--- Exercise aim ---
Produce a word-for-word copy of the data that follows, excluding images.

--- Given information ---
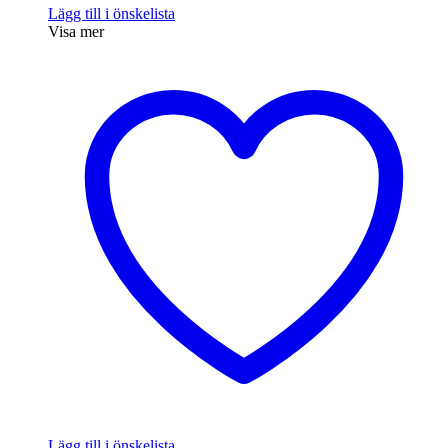
Lägg till i önskelista
Visa mer
Lägg till i önskelista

--- Reply to the task ---
Lägg till i önskelista
Visa mer
Lägg till i önskelista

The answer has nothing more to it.